EN COMPÉTITION – Christophe Honoré débarque sur la Croisette avec un objet de cinéma singulier, un portrait du clan Deneuve-Mastroianni, interrogeant la notion d’héritage et d’identité.
« Mi sono innamorato di te, Perché non avevo niente da fare… ». Sur cette célèbre balade italienne de Luigi Tenco, Chiara Mastroianni, en robe blanche dans la fontaine de Saint-Sulpice, laisse couler quelques larmes. « Marcello ! Marcello ! ». Elle singe la célèbre scène de la fontaine de La Dolce Vita, poussée par une photographe malpolie, et sa vision pour le moins stéréotypée et bas de gamme du grand classique de Fellini.
Quelques jours plus tard, on la retrouve pour un essai face à une Nicole Garcia, impatiente, qui lui lance un : « J’aimerais que tu la refasses, un peu moins Deneuve, un peu plus Mastroianni ». Le « récit » est lancé. Chiara Mastroianni, fille de deux géants du cinéma européen – Catherine Deneuve et Marcello Mastroianni – est la seule héritière d’une filiation (peu) enviable. Les comparaisons sont constantes. Les attentes, dirigées vers son paternel illustre, sont le catalyseur de tous les fantasmes.
Impuissante face au poids de sa lignée, Chiara bascule et devient Marcello. Cheveux gommés, moustache, chapeau et costume noir. Elle est devenue, non pas l’image crachée de son père, mais son père véritablement. Elle adopte ses habitudes, sa vie. Malgré la résistance de ses proches, notamment de sa mère, elle entretient une illusion parfaite.
Le parti pris, pour le moins audacieux, de Christophe Honoré floute les limites entre fantasme et réalité. Son personnage est en quête d’identité, une identité propre, mais indissociable de celui qui l’a élevée.
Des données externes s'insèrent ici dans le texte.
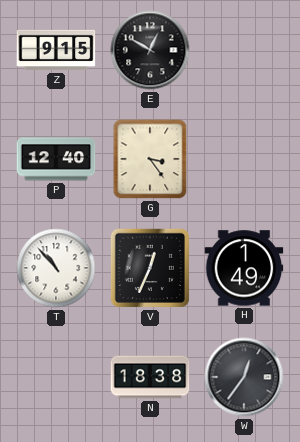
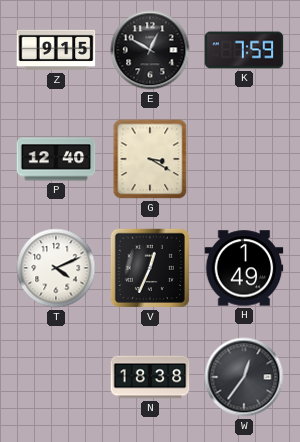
K: none -> 7:59
G: 3:24 -> 3:20
T: 10:53 -> 4:11
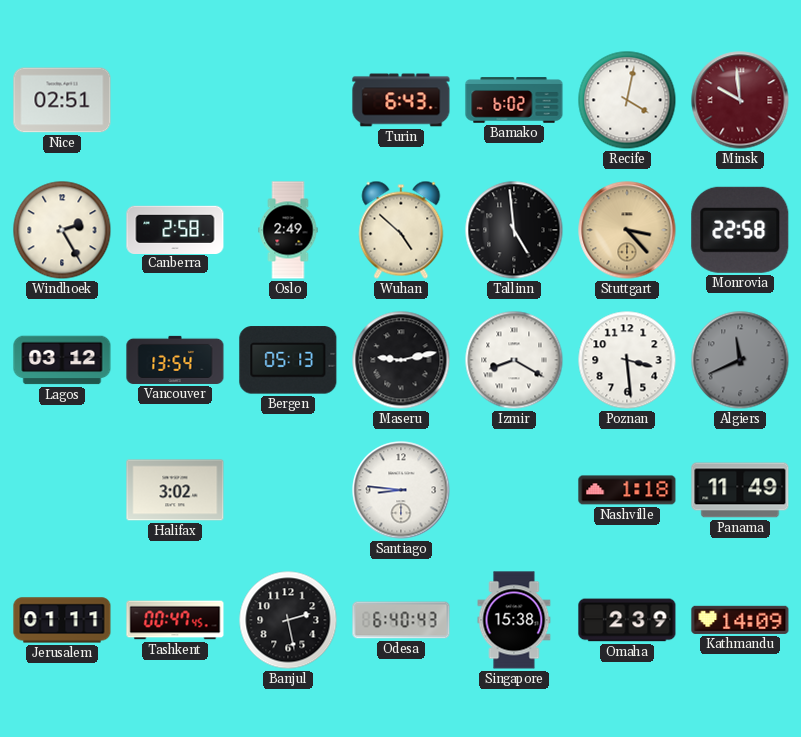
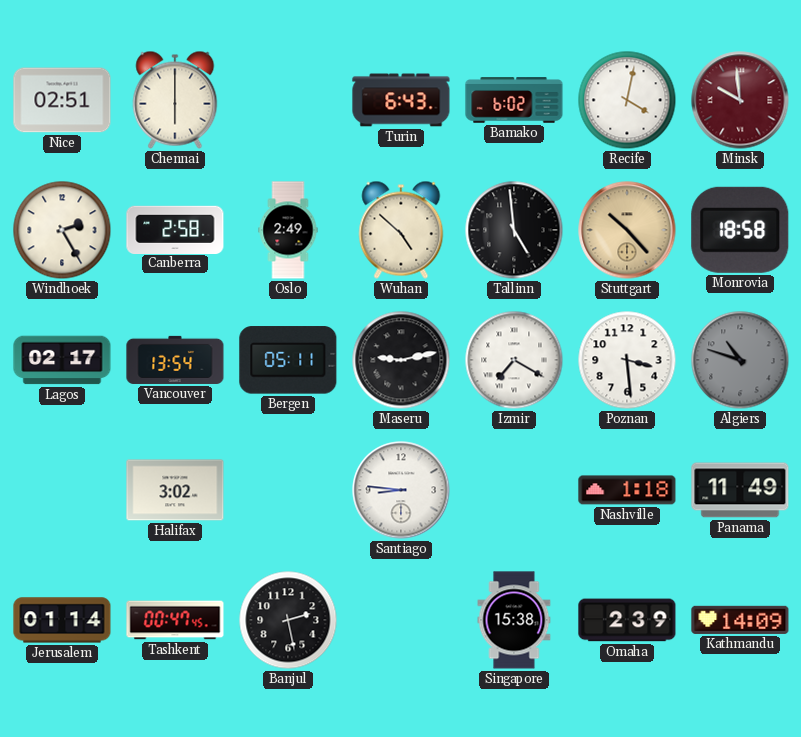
Chennai: none -> 6:00
Stuttgart: 3:23 -> 10:23
Monrovia: 22:58 -> 18:58
Lagos: 03:12 -> 02:17
Bergen: 05:13 -> 05:11
Izmir: 8:20 -> 7:20
Algiers: 11:41 -> 10:48
Jerusalem: 01:11 -> 01:14
Odesa: 6:40 -> none
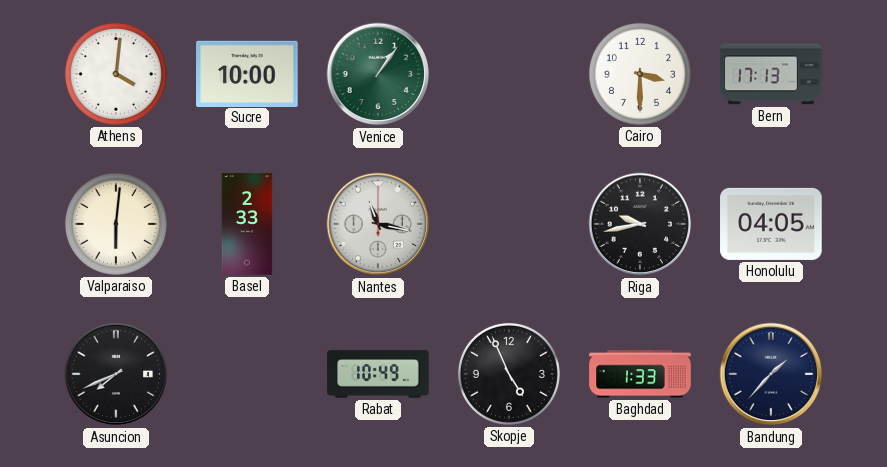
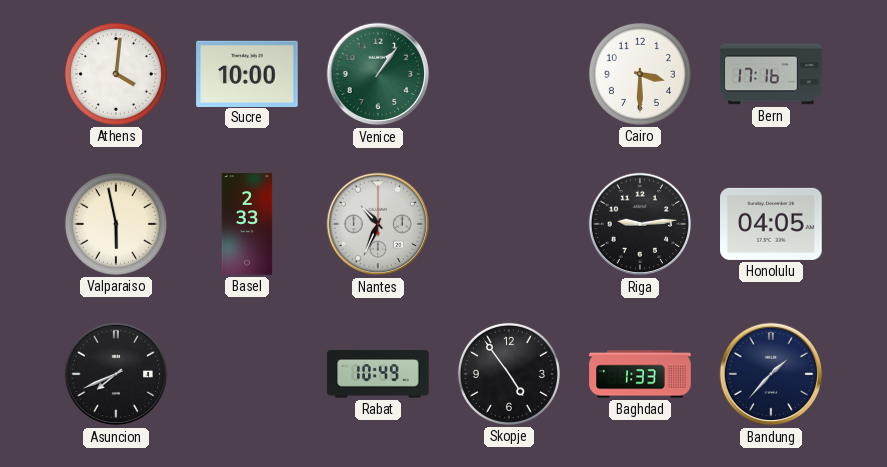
Bern: 17:13 -> 17:16
Valparaiso: 6:01 -> 5:58
Nantes: 11:17 -> 10:34
Riga: 9:43 -> 9:14
Skopje: 4:56 -> 4:54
Si cette exploration offre une vaste aire de jeux et l’occasion de revisiter des grands moments de la filmographie de l’acteur italien (star masculine ultime des années 50), elle rencontre vite des limites évidentes. Chiara est Chiara qui est Marcello, mais Catherine est Catherine, Benjamin Biolay est Biolay, Fabrice Lucchini, Lucchini, Melvil Poupaud, Poupaud. Tous campent leurs propres rôles. Ils reconstituent à l’écran leurs rapports dans la vie, leurs souvenirs communs et leur amour pour le vrai Marcello
Histoires de famille
Ce choix narratif, discutable dans ce qu’il a d’un peu autocentré, ne laisse pas de place au public. Marcello Mio est comme un album de famille que l’on aurait ouvert sans en avoir la permission. Une découverte voyeuriste dans une intimité d’habitude gardée à double tour.
Certaines scènes, trop crues, en deviennent dérangeantes. C’est la cas de la confusion et de la colère de Catherine Deneuve face à son amour disparu. L’on aurait presque envie de détourner le regard, malgré l’infinie beauté du film d’Honoré, comme pour s’excuser d’avoir pénétré trop loin la souffrance de cette famille manifestement encore en deuil.
C’est finalement bientôt à regret que l’on assiste à ce bouleversement familial, qu’on aurait préféré laisser pour les yeux des premiers concernés. La balade de Chiara dans les chaussures de son père n’a rien d’universelle. On se sent laissés-pour-compte. Les références à la longue carrière de Marcello Mastroianni sont, elles, trop parsemées pour réjouir les amoureux de sa filmographie.
Ici, c’est bien Marcello Mio, le Marcello de Chiara (et d’Honoré) qui apparaît sous nos yeux. Comme un étranger, car le personnage ne dévoile finalement rien, en tout cas rien de nouveau, sur la réalité de cette figure impénétrable. Le père, l’homme dans son intimité, n’appartient qu’aux siens et reste, pour de bon, inaccessible au spectateur. C’est d’ailleurs peut-être pour le mieux. Après tout, les stars de cinéma sont des pères comme les autres.